Reporting a Vulnerability

If you discover a security vulnerability in recon, please report it responsibly.

Email: nick@pueo.io

Please include:

  • A description of the vulnerability
  • Steps to reproduce
  • Potential impact
  • Suggested fix (if any)

Please do not:

  • Open a public GitHub issue for security vulnerabilities
  • Disclose the vulnerability publicly before it has been addressed

Response Timeline

  • Acknowledgment: Within 48 hours of receipt
  • Assessment: Within 7 days
  • Fix or mitigation: Best effort, typically within 30 days for confirmed vulnerabilities

Closed audit findings

Findings reported by external audits, scanners, or security reviews are tracked with closure receipts in docs/security-audit-resolutions.md.
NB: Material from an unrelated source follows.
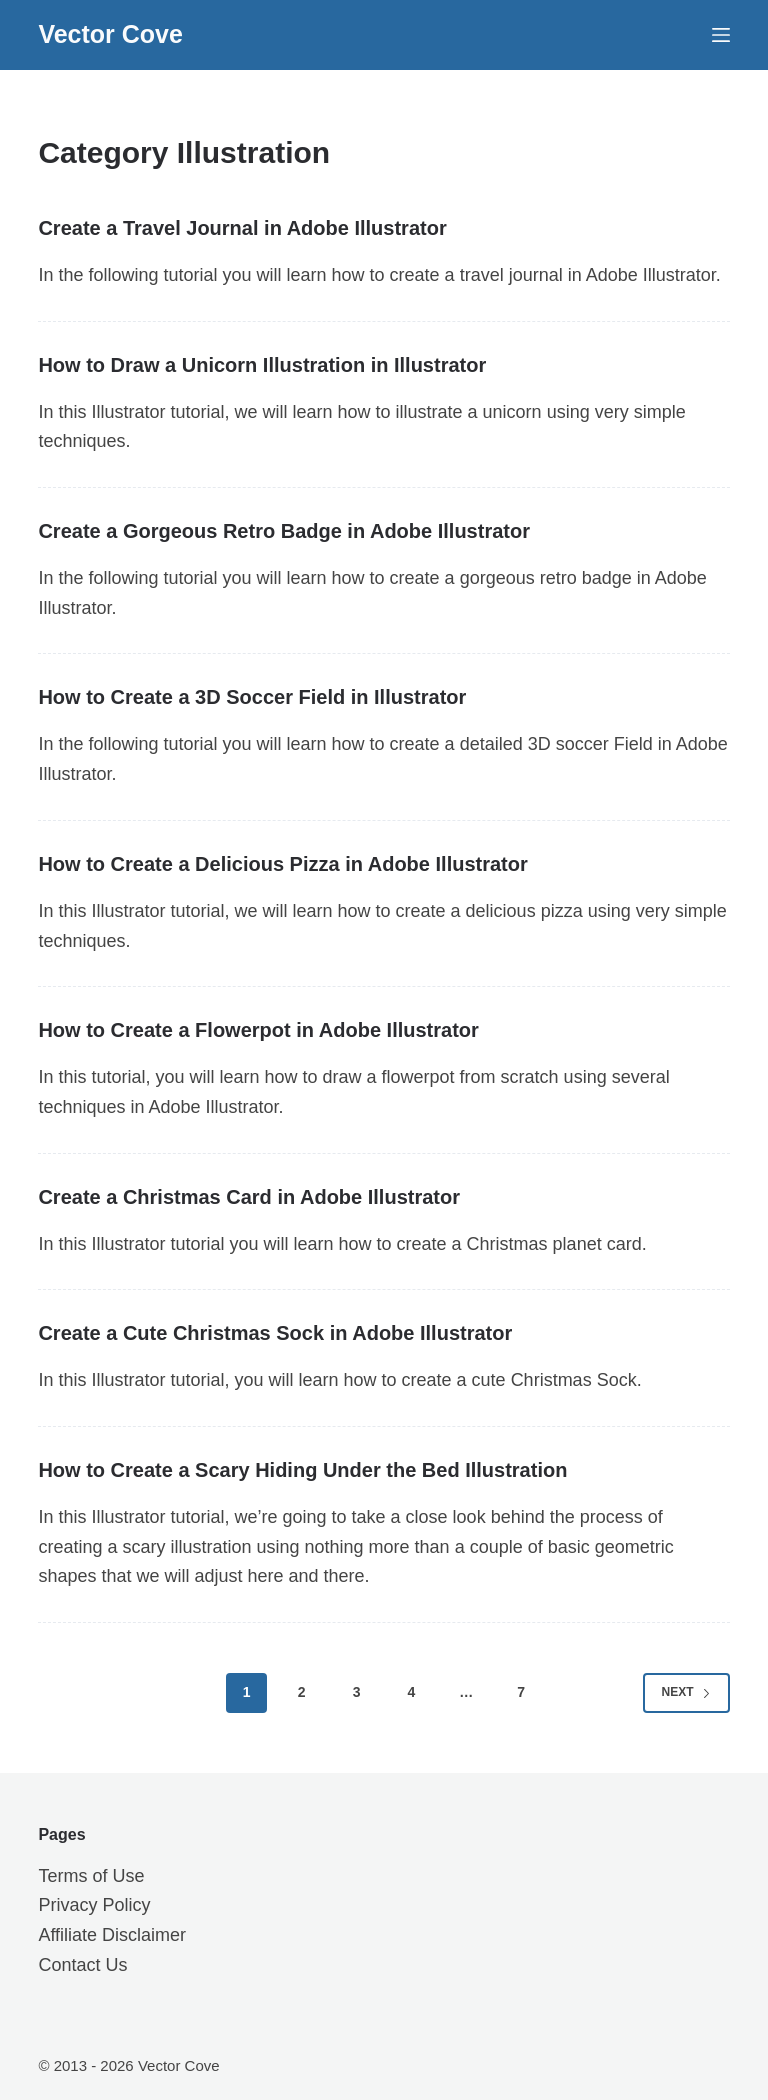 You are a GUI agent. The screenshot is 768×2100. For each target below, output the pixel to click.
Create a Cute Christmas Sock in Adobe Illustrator (275, 1333)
The file is keyed by topic rather than vendor-specific ID so the record stays portable across audit tools, and it includes file:line receipts plus closure commit SHAs for verification. If a scanner reports a finding listed there as open, the closure status documented in that file is authoritative — the scanner is likely lagging the repo.

Scope

This policy covers the recon-tool Python package as distributed on PyPI, including the CLI, recon mcp, and the bundled fingerprint/signal/profile data files. It does not cover:

  • Third-party services queried by the tool (Microsoft, Google, crt.sh, CertSpotter)
  • User-created custom fingerprints, signals, or profiles
  • Downstream integrations or wrappers

Security Design Overview

recon is a passive, defensive tool. It performs zero active scanning, requires zero credentials, and makes zero authenticated requests. The main security boundaries are local execution, untrusted remote data, and MCP client behavior. For the deeper engineering threat model, see docs/security.md.
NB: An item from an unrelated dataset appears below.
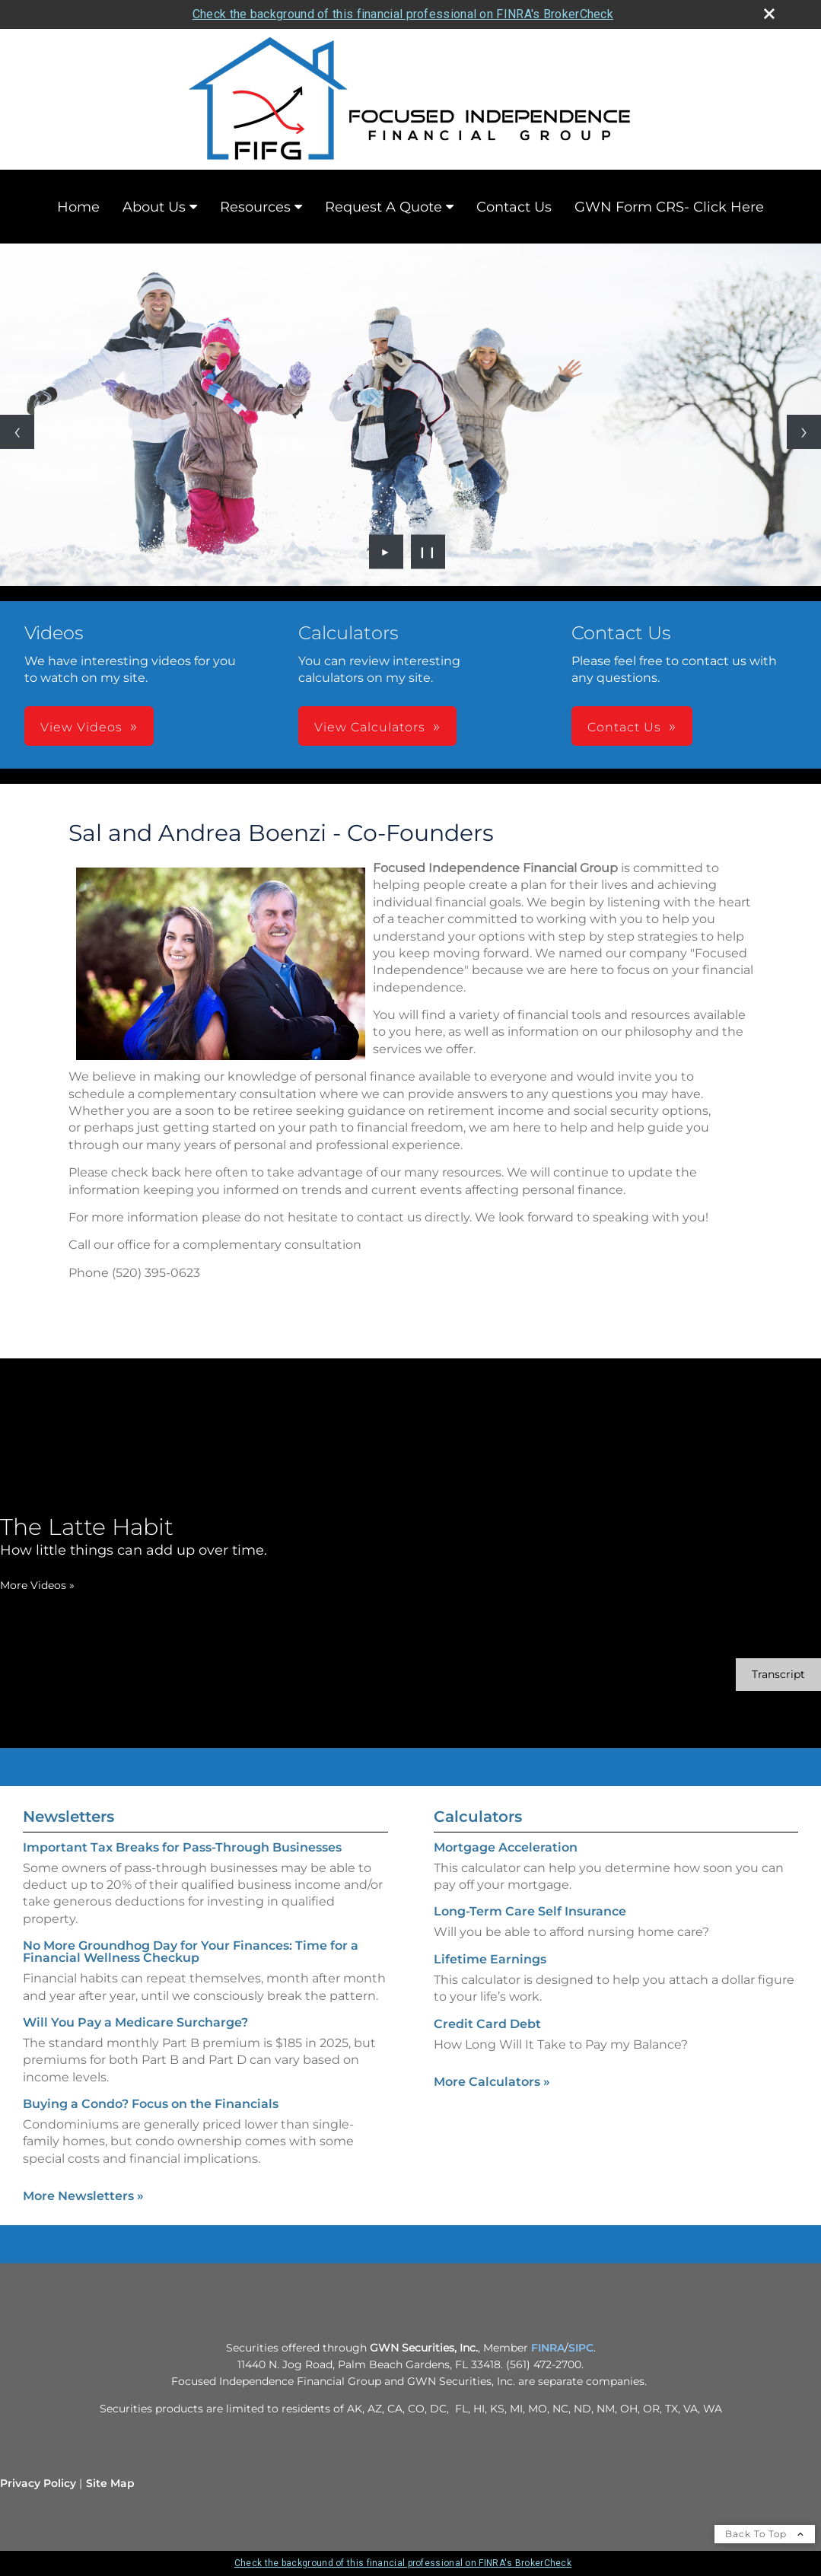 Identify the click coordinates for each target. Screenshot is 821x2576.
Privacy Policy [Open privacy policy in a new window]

MCP Threat Model (core feature)

recon mcp is a local stdio JSON-RPC server started by AI clients such as Claude, Cursor, or VS Code. It runs with the privileges of the calling user/process.

Assumptions we make:

  • The connected AI agent is untrusted or potentially adversarial.
  • Prompt injection, tool poisoning, and parameter tampering are possible.
  • Users may connect GUI clients that inherit broad filesystem and network access from the local desktop session.
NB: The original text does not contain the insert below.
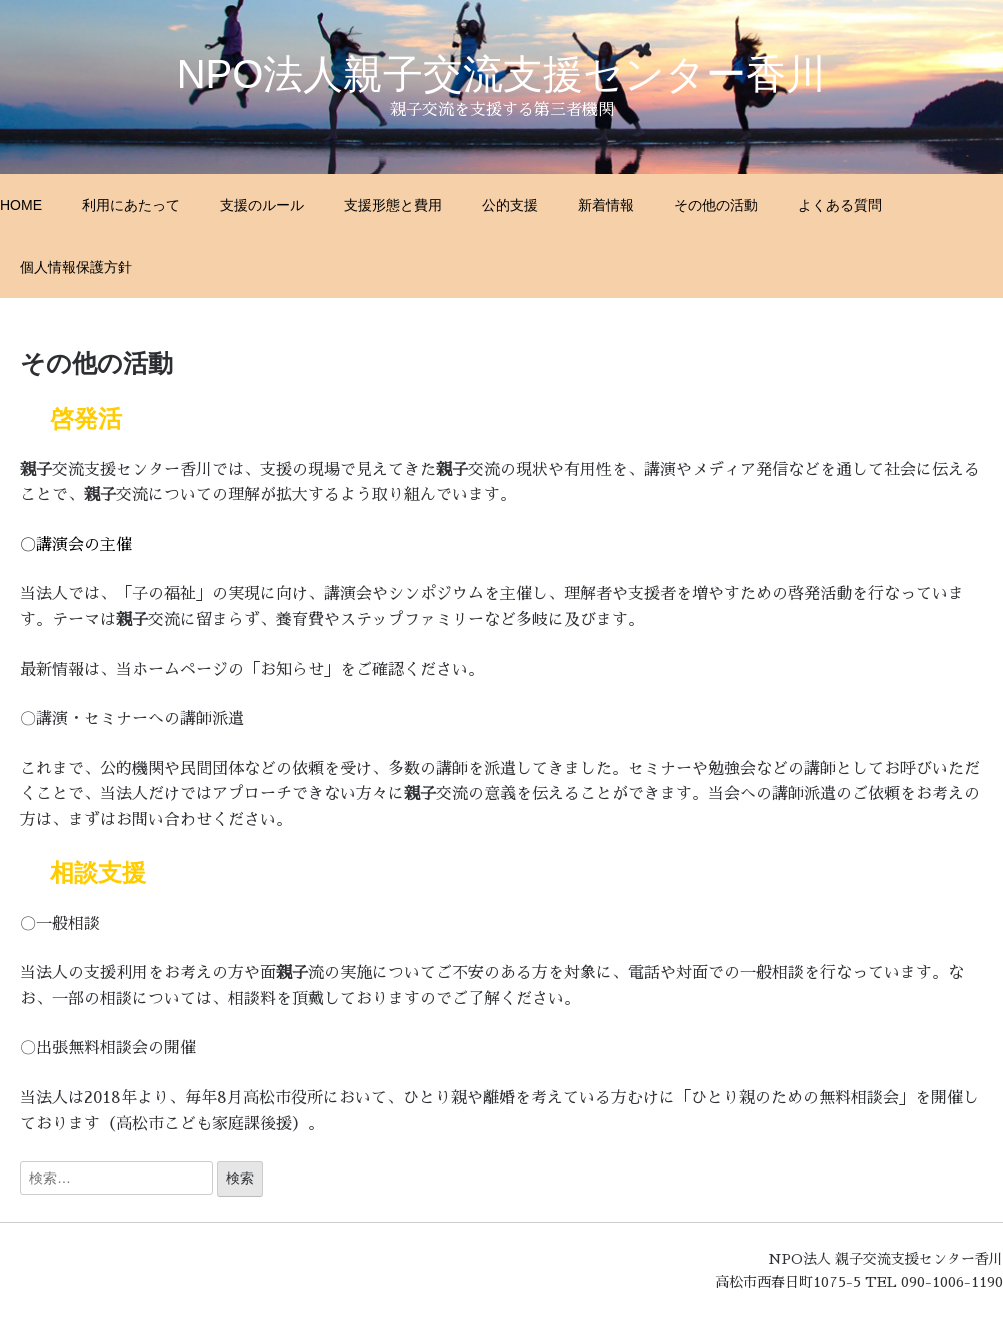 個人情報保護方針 (76, 267)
Mitigations already in place (v1.3.1+):

  • Ephemeral fingerprint cap (_MAX_EPHEMERAL_FINGERPRINTS = 100) enforced via EphemeralCapacityError
  • Path containment via Path.is_relative_to() for the TenantInfo cache and CT cache
  • Regex length cap plus the specificity gate on MCP-injected patterns
  • PTR lookups skipped for private, loopback, link-local, reserved, and multicast IPs
  • CT result accumulation hard caps to bound work on large or adversarial provider responses
  • Bounded TTL cache and per-domain rate limiting in the MCP server to reduce repeated lookup abuse

Remaining risks (users must understand):

  • Resource exhaustion is still possible within the configured per-session caps.
  • Cache poisoning attempts remain possible if multiple untrusted agents share a config directory; prefer isolated RECON_CONFIG_DIR paths or disposable workspaces for agent runs.
  • High-volume external queries (DNS, CT, Microsoft/Google identity endpoints) are rate-limited but still consume local and upstream resources.
  • MCP clients can still request legitimate tool invocations you did not intend. Leave approvals manual by default and only expand allowlists deliberately.

Recommended deployment posture:

  • For casual local use, run recon mcp with manual approvals.
  • For production or semi-autonomous agent use, run it in an isolated workspace or container with filesystem and network restrictions.
  • Review docs/mcp.md and docs/security.md before enabling any automatic MCP approvals.